(Extracted page text data)
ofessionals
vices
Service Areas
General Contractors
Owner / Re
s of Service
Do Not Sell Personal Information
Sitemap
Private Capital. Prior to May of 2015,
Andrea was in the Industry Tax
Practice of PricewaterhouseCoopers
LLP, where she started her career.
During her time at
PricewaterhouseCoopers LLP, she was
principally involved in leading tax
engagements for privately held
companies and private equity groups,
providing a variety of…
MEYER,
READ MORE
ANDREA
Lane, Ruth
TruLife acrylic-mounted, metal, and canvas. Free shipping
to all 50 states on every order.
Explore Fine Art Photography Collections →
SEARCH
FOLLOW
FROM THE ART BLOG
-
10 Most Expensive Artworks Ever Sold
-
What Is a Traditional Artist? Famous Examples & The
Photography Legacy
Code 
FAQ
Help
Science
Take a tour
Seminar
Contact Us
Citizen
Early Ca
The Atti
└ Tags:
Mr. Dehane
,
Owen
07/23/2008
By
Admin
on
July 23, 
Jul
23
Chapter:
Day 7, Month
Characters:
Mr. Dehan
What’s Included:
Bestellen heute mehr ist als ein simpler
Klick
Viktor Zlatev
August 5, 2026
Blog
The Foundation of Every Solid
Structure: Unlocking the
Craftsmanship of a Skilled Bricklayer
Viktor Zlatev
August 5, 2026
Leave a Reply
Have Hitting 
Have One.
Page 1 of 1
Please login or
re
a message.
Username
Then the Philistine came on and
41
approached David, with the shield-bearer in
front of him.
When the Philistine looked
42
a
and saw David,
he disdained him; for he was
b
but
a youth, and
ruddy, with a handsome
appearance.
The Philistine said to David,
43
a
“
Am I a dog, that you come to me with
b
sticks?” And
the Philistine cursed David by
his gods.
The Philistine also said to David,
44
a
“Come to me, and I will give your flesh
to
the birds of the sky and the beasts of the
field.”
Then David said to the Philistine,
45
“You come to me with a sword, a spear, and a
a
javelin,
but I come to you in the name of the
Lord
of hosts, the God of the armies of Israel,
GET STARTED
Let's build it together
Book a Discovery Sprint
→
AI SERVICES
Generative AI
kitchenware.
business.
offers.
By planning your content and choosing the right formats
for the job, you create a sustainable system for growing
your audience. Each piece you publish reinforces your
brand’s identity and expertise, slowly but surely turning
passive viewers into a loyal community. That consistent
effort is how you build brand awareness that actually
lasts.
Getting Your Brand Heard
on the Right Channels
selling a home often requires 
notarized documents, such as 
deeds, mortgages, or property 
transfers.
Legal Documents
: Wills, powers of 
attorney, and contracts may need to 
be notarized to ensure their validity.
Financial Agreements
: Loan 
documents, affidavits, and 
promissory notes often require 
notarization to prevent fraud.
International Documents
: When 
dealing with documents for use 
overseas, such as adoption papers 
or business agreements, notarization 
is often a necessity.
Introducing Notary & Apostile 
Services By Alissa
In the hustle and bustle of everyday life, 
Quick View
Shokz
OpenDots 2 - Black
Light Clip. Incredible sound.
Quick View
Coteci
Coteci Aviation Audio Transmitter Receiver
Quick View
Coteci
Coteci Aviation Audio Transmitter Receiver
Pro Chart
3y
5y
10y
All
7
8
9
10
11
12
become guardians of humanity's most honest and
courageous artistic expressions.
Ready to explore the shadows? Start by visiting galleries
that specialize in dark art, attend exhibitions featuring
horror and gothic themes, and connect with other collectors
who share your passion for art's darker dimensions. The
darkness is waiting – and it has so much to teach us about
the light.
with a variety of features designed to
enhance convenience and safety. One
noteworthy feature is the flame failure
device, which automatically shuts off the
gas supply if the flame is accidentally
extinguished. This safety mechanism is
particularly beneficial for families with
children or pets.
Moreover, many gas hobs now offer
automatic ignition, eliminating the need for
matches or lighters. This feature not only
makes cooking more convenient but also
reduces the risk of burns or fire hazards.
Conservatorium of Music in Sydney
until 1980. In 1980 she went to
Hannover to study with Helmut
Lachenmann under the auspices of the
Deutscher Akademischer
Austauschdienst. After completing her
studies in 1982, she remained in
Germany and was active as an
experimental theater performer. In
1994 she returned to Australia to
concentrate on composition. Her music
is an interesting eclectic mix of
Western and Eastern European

§ Assigned task
Copy the lines of the data above exactly as written, beginning with the line containing "for the job, you" and ending with the line containing "who share your", and leave out all other lines.

§ Response to this exercise
for the job, you create a sustainable system for growing
your audience. Each piece you publish reinforces your
brand’s identity and expertise, slowly but surely turning
passive viewers into a loyal community. That consistent
effort is how you build brand awareness that actually
lasts.
Getting Your Brand Heard
on the Right Channels
selling a home often requires 
notarized documents, such as 
deeds, mortgages, or property 
transfers.
Legal Documents
: Wills, powers of 
attorney, and contracts may need to 
be notarized to ensure their validity.
Financial Agreements
: Loan 
documents, affidavits, and 
promissory notes often require 
notarization to prevent fraud.
International Documents
: When 
dealing with documents for use 
overseas, such as adoption papers 
or business agreements, notarization 
is often a necessity.
Introducing Notary & Apostile 
Services By Alissa
In the hustle and bustle of everyday life, 
Quick View
Shokz
OpenDots 2 - Black
Light Clip. Incredible sound.
Quick View
Coteci
Coteci Aviation Audio Transmitter Receiver
Quick View
Coteci
Coteci Aviation Audio Transmitter Receiver
Pro Chart
3y
5y
10y
All
7
8
9
10
11
12
become guardians of humanity's most honest and
courageous artistic expressions.
Ready to explore the shadows? Start by visiting galleries
that specialize in dark art, attend exhibitions featuring
horror and gothic themes, and connect with other collectors
who share your passion for art's darker dimensions. The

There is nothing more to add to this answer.